Task to carry out
Print, exactly as written, the line containing "Jury des Jürgen" and every line after it, ending with the final line of the data below.

_ _ _

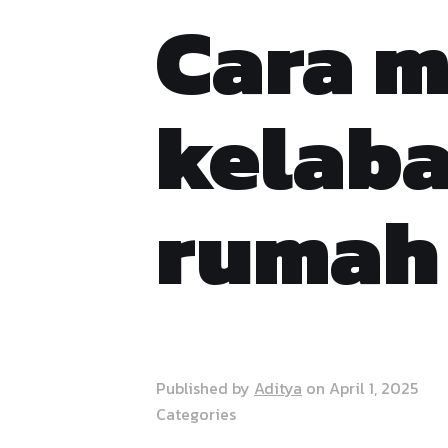
Cara m
kelaba
rumah
Published by
Aditya
on
April 1, 2025
Categories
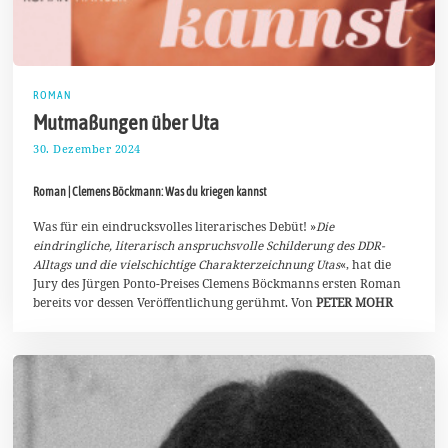
ROMAN
Mutmaßungen über Uta
30. Dezember 2024
1
2
.
Roman | Clemens Böckmann: Was du kriegen kannst
J
a
n
Was für ein eindrucksvolles literarisches Debüt! »
Die
u
eindringliche, literarisch anspruchsvolle Schilderung des DDR-
a
Alltags und die vielschichtige Charakterzeichnung Utas
«, hat die
r
Jury des Jürgen Ponto-Preises Clemens Böckmanns ersten Roman
2
0
bereits vor dessen Veröffentlichung gerühmt. Von
PETER MOHR
2
5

_ _ _

Answer to the exercise
Jury des Jürgen Ponto-Preises Clemens Böckmanns ersten Roman
2
0
bereits vor dessen Veröffentlichung gerühmt. Von
PETER MOHR
2
5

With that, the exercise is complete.